Here’s “clear evidence” the credit box is way too tight

Why five years of squeaky clean loans isn’t a good thing

Borrowers who took out mortgages in the past five years are better at paying their mortgages than any other group of mortgage borrowers in history, putting real data to talks that the credit availability pendulum has swung too far the other way since the financial crisis.  

Laurie Goodman recently penned a blog for the Urban Institute that brought the severity of the situation into the spotlight, urging that “a near-zero-default environment is clear evidence that we need to open up the credit box and lend to borrowers with less-than-perfect credit.”

To get a proper reading of the mortgage industry, Goodman went back to before the financial crisis to understand what normal would be.

In this case, Goodman compared loans from 2011-Q2 2015 and 2009-2010 to 1999-2003, a period with reasonable lending standards and fairly low default rates.

The following chart shows the data Goodman collected, which illustrates by origination year the rate at which mortgages guaranteed by Fannie Mae have gone six months delinquent.

Click to enlarge

UI

(Source: Fannie Mae and the Urban Institute)

While the 2009–10 vintages are defaulting only marginally less than the 1999–2003 vintages, Goodman explained that the 2011–Q2 2015 vintages with three years of seasoning are hardly defaulting at all.

Some of the improvement is due to a shift in originations toward more pristine borrowers, but it’s not the only explanation.

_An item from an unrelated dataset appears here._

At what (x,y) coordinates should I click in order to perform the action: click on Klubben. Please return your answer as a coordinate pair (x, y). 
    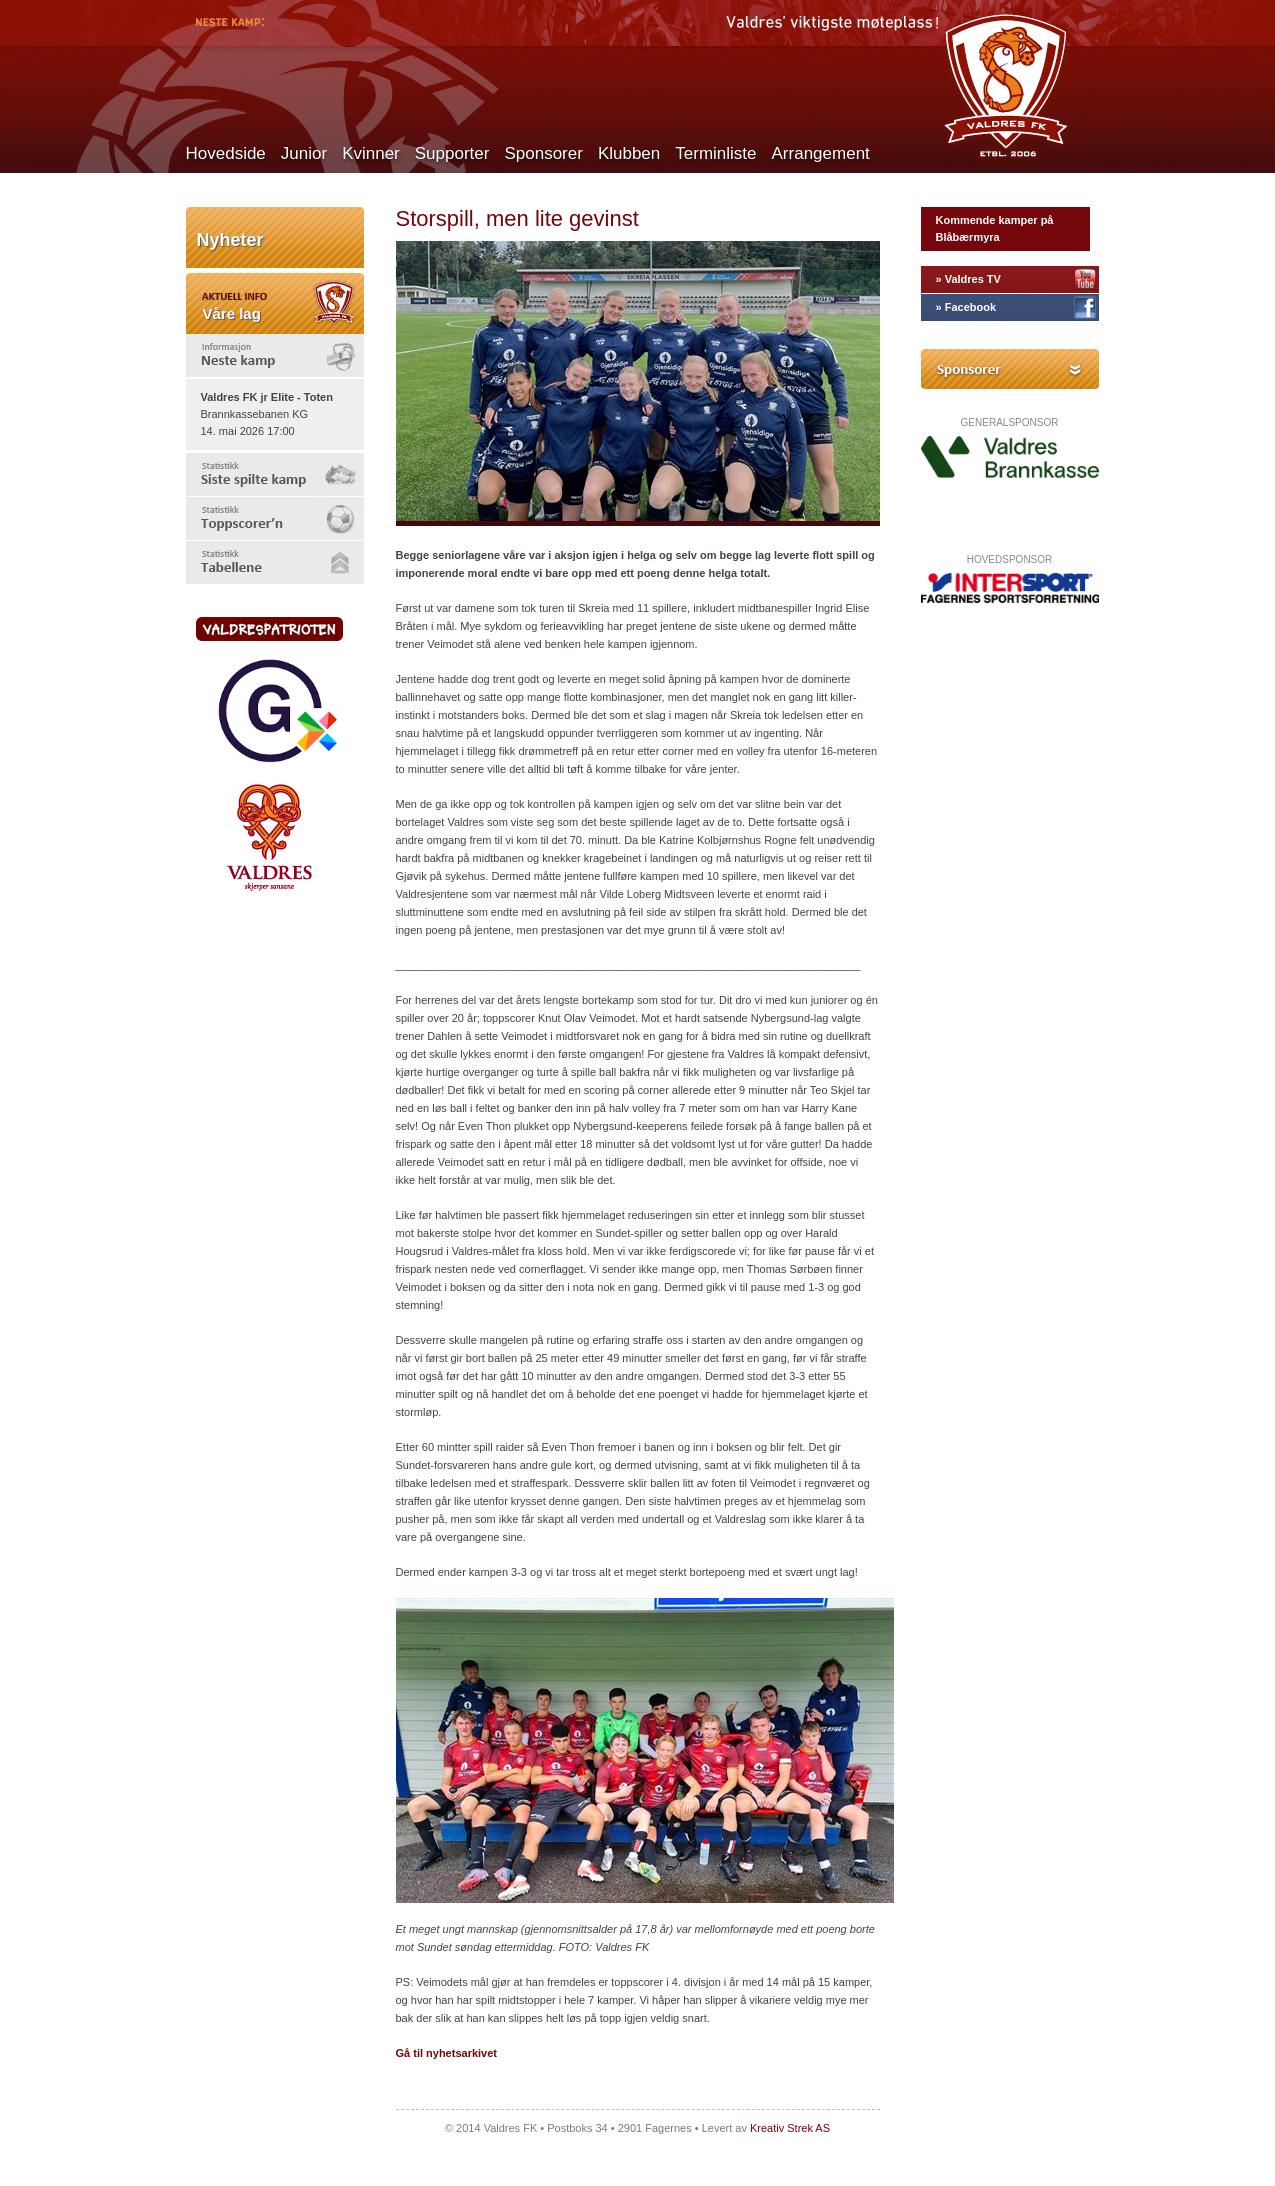
    Looking at the image, I should click on (629, 153).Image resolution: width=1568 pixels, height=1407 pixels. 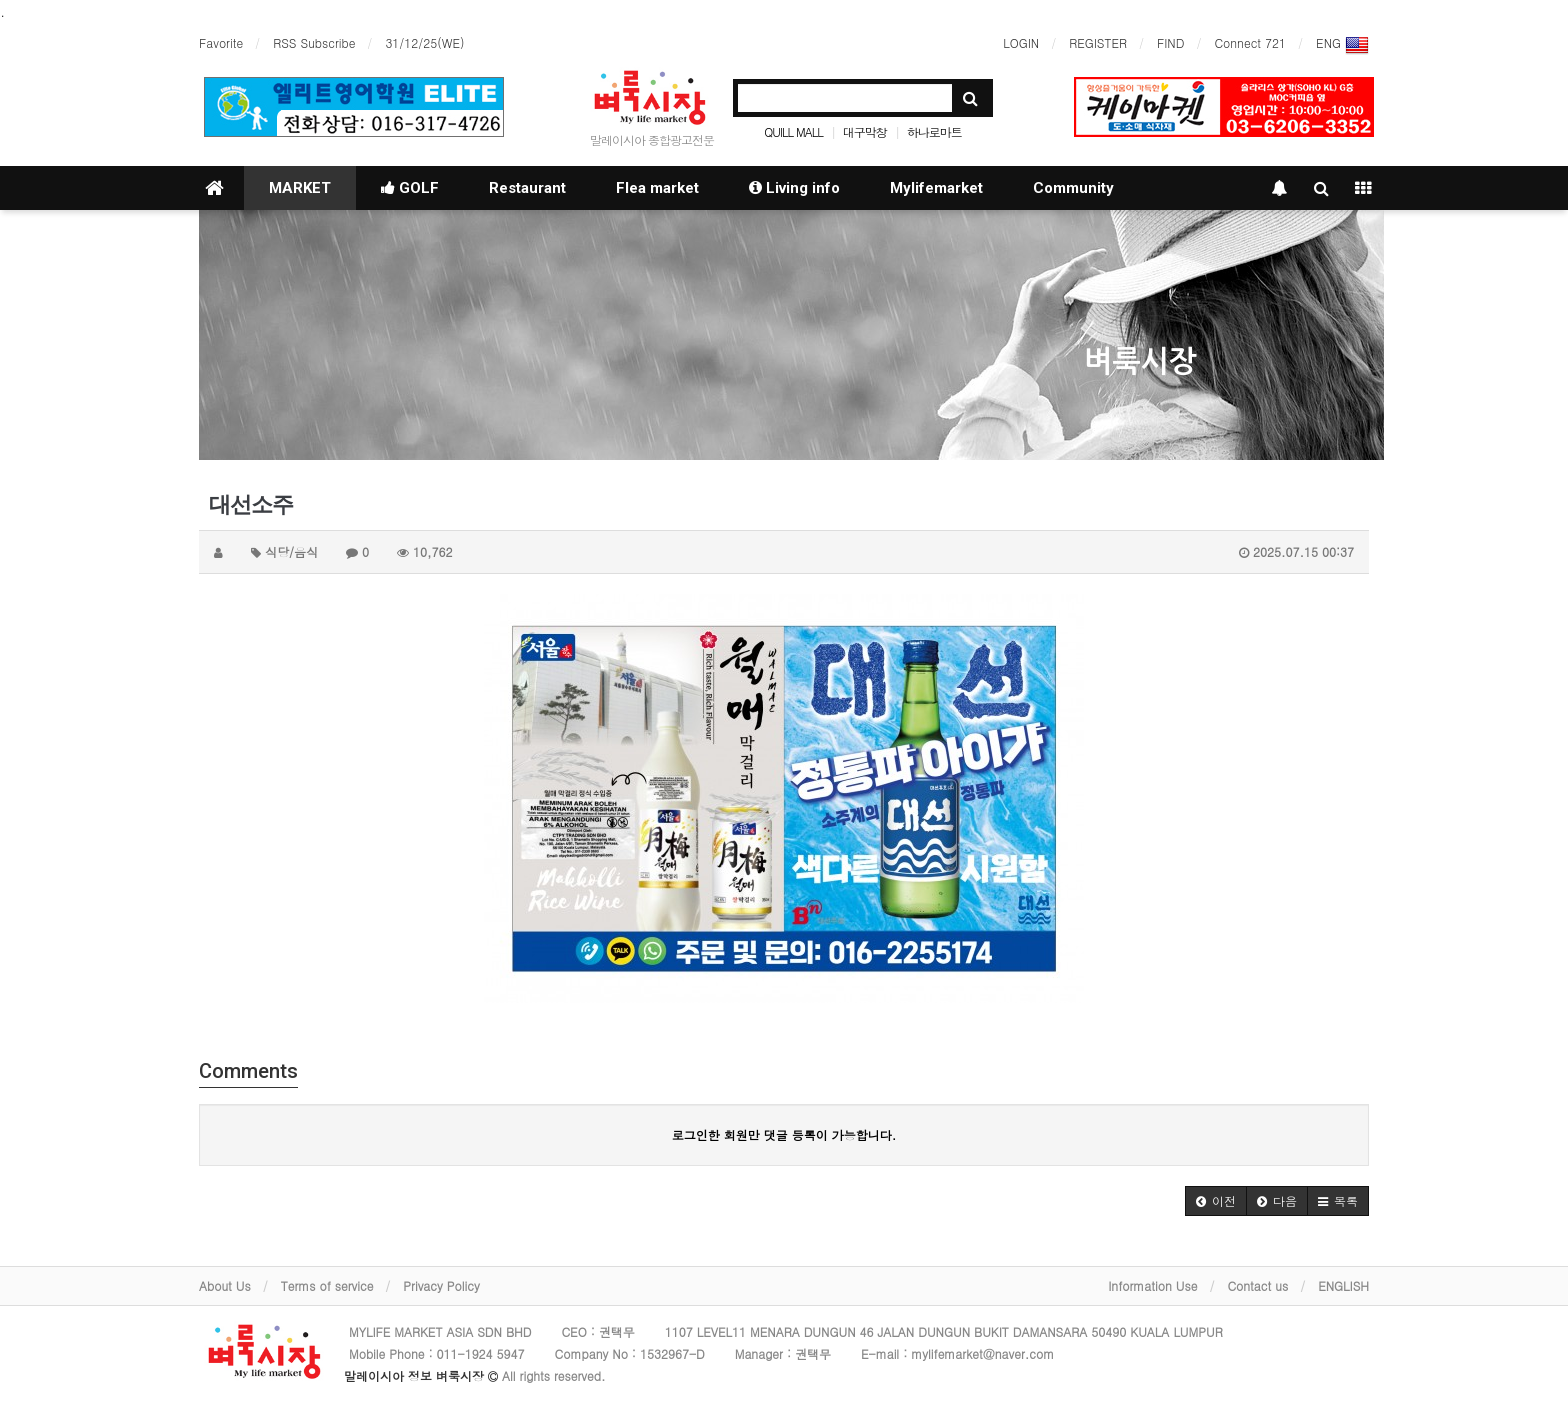 I want to click on 31/12/25(WE), so click(x=424, y=42).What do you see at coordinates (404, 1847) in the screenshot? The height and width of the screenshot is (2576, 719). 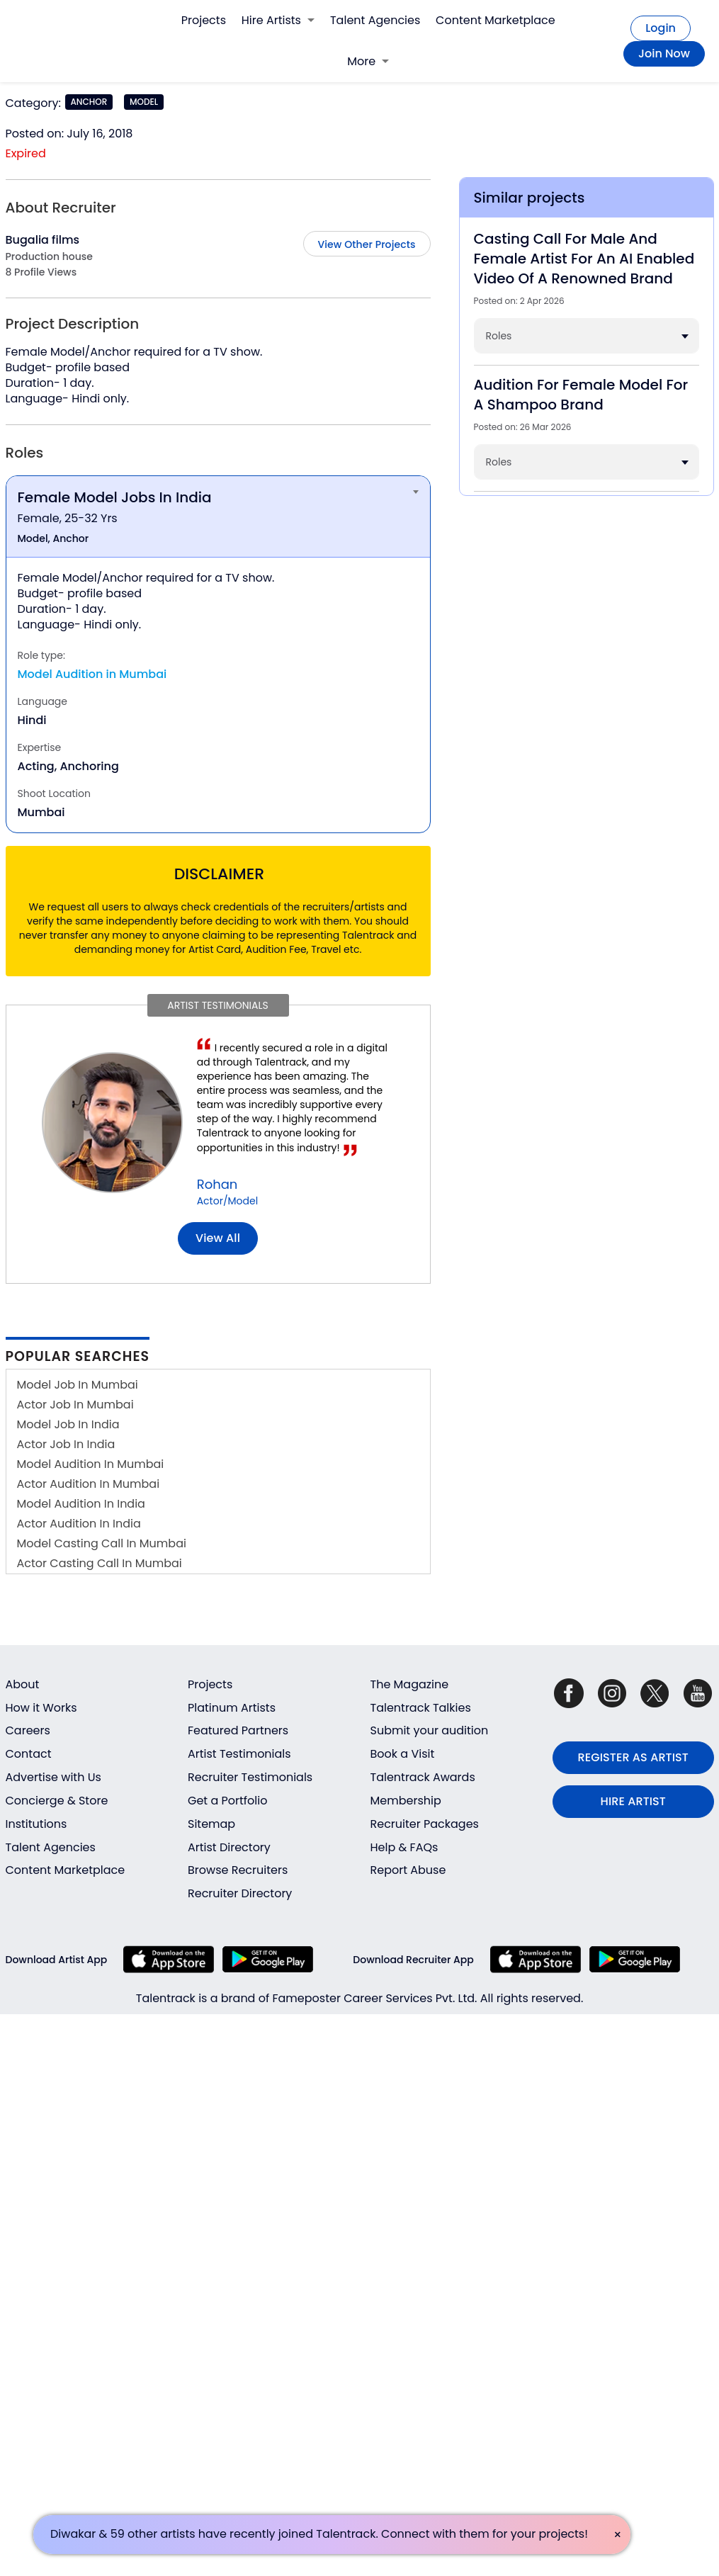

Even when Goodman compared mortgages with the same credit profiles, each group performed better than it has in the past.

So what’s the significant difference? Here’s Goodman’s answer:

As anyone who has taken out a mortgage recently can tell you, the amount of underwriting time and attention to detail is extraordinary, making mortgage origination a very time-intensive business. Originators are spending much more time on each application.

Goodman concludes the piece by calling the industry to action, saying that there is plenty of room to expand the credit box, and “It’s time to lend again to borrowers with less-than-perfect credit.”